With respect to the heathland landscapes painted by artists of the Norwich school, such as John Crome’s Mousehold Heath, Norwich c.1818–20, there is an interesting contrast between these two positions on landscape (fig.1). Adherents of Gilpin’s aesthetic could find little of interest to say about such terrain, which seemed to be entirely without picturesque merit. As Gilpin noted of his approach to Norwich, it was not until the city was spread out before him that he had any pleasurable sights to record. Before he reached it,
the heaths soon prevail; and become both foreground, and distance without any variety. The road leads between the bare mounds of new-inclosed commons; nor does the eye find any thing to rest on, till within a mile of Norwich.2
However, those who were disposed to pay attention to Alison’s text could draw on the idea of a particular landscape as a repository of stimuli to awaken ideas by association. In the case of Mousehold Heath its emotional appeal was of great relevance to its understanding.3 As the art historian Trevor Fawcett has pointed out, it is surely significant that the application of associationism to landscape painting was made apparent in a lecture by the Norwich writer William Taylor, which he delivered to the Norwich Philosophical Society in 1814:
A work of art, a painted prospect, delights, either (1) directly, as an imitation of nature; or (2) indirectly, as a nucleus of association. One part of the pleasure is derived from the sensations excited by inspection; one part of the pleasure is derived from the ideas excited by association. In proportion as these sensations, or as these ideas, are vivid and interesting, is the effect and merit of the work.4
In the later part of his argument Taylor averred that for him the associations of man’s achievement outweighed associations derived from the natural world, and he therefore preferred to contemplate cityscapes. Nevertheless, he was aware that others disagreed with that inclination and he quoted his Norwich contemporary, Frank Sayers, who championed the associations derived from the contemplation of nature in his disquisition ‘Of Beauty’:
The beauty of landscape arises from the ideas of peace, of health, of rural happiness, of pleasing solitude, of simple manners, of classical imagery, connected with the groups of trees, with the lawns and fields, and water, which enter into their composition.5
Crome was a member of the Norwich Philosophical Society and it is very likely that he heard Taylor deliver his discourse. It is equally conceivable that he had also read Sayers’s essay. Nevertheless, while both Taylor and Sayers were eloquent defenders of the idea of association, their artistic taste was conventional. If Crome took from either of them an endorsement of the possibility of a painting rousing emotions by association he developed that possibility beyond anything Taylor or Sayers envisaged.

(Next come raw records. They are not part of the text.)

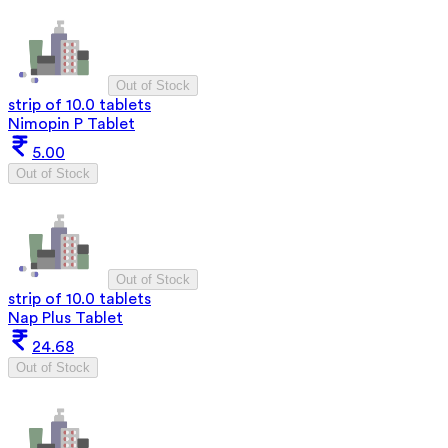
Out of Stock
strip of 10.0 tablets
Nimopin P Tablet
5.00
Out of Stock
Out of Stock
strip of 10.0 tablets
Nap Plus Tablet
24.68
Out of Stock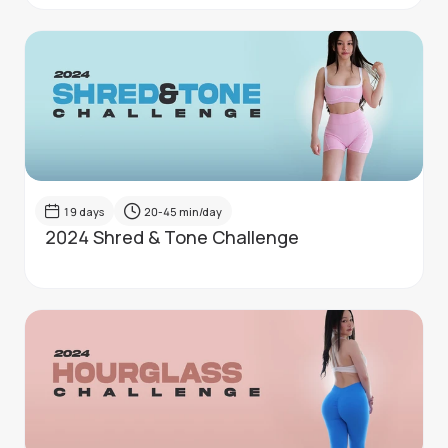
19
days
20-45
min/day
2024 Shred & Tone Challenge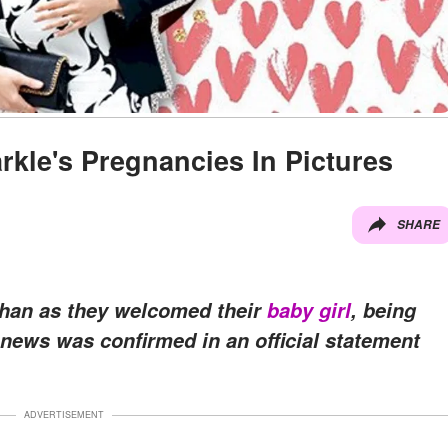
kle's Pregnancies In Pictures
SHARE
ghan as they welcomed their
baby girl
, being
 news was confirmed in an official statement
ADVERTISEMENT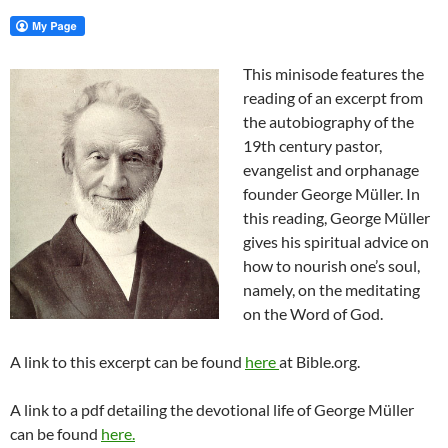
This minisode features the
reading of an excerpt from
the autobiography of the
19th century pastor,
evangelist and orphanage
founder George Müller. In
this reading, George Müller
gives his spiritual advice on
how to nourish one’s soul,
namely, on the meditating
on the Word of God.
A link to this excerpt can be found
here
at Bible.org.
A link to a pdf detailing the devotional life of George Müller
can be found
here.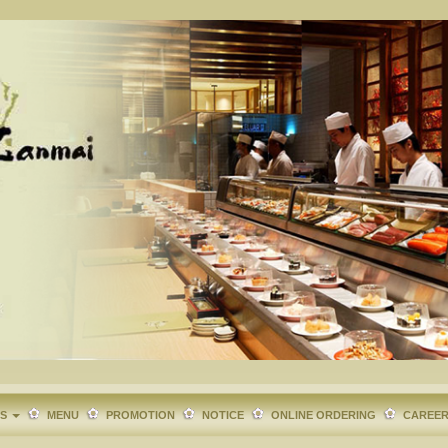
TS
MENU
PROMOTION
NOTICE
ONLINE ORDERING
CAREE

Crome’s thoughts and feelings about nature and about painting are difficult to establish. He did not leave behind any kind of landscape treatise, nor does he seem to have been a regular letter writer, for only five letters survive. Fortunately, however, one of these letters reveals a great deal about his approach to painting. It was written to his pupil James Stark in January 1816, and as it is the closest we are likely to come to a first-hand account of Crome’s aesthetic principles, his remarks on painting are worth quoting at length:
In your letter you wished me to give you my opinion of your picture. I should have liked it better if you had made it more of a whole, that is, the Trees stronger, the sky running from them in shadow up to the opposite corner, That would have produced what I think it wanted, and have made it much less a too picture effect. I think I hear you say this fellow is very vain and that nothing is right that does not suit his eye. But be assured what I have said I thought on first sight, it strengthened me in that opinion every time I looked at it. Honesty my Boy. So much for what it wanted. But how pleased I was to see so much improvement in the figures. So unlike our Norwich School – I might say they are good. Your boat was too small for them (you see I am at it again). But to return the water pleases me, and I think it would not want much alteration in the sky. I cannot let your sky go off without some observation. I think the character of your clouds too affected that is, too much of some of our Mordern [sic] Painters who mistake some of our great masters because they sometimes put in some of those round characters of clouds; they must do the same. But if you look at any of their skys [sic] they either assist in the composition or make some figure in the picture (nay sometimes play the first fiddle). I have seen this in Wovermans [sic] and many others I could mention. Breath must be attended to, if you paint but a muscle give it breath. Your doing the same in the sky making parts broad and of a good shape that they may come in with your composition forming one grand plan of light and shade. This must always please a good eye, and keep the attention of the spectator and give delight to everyone. Trifles in nature must be overlooked that we may have our feelings raised by seeing the whole picture at a glance, and not knowing how or why we are so charmed.6
From these remarks a number of themes can be picked out. Firstly, that the aim of landscape painting is to move the spectator: ‘that we may have our feelings raised … not knowing how or why we are so charmed.’ Crome is therefore insistent on the need for a picture to produce an impact that can be discerned immediately and that is carried through consistently across the composition: ‘what I have said I thought on first sight’; ‘seeing the whole picture at a glance’; ‘I should have liked it better if you had made it more of a whole’; ‘forming one grand plan of light and shade’. In consequence of this, Crome regards detail as always secondary to breadth: ‘Trifles in nature must be overlooked’; ‘Breath must be attended to, if you paint but a muscle give it breath’. (‘Breath’ was used for ‘breadth’ in the colloquial dialect of Norfolk at the time.) Finally, mannerism is to be avoided – ‘I think the character of your clouds too affected’ – if only because on closer inspection it will be seen that what look like artistic precedents for a particular approach are, in fact, bound to particular circumstances – ‘they either assist in the composition or make some figure in the picture’ – that may not be appropriate for other uses. This wariness about artificial modes of depiction helps explain the most ambiguous phrase in the letter: ‘… have made it much less a too picture effect’. This could be read as ‘a two-picture effect’ which would imply that Crome believed Stark’s composition lacked unity, but it is more likely that he intended something closer to ‘a too picturesque [or picture-like] effect’, implying a somewhat meretricious way of painting, over-reliant on existing pictorial formulae rather than the study of nature.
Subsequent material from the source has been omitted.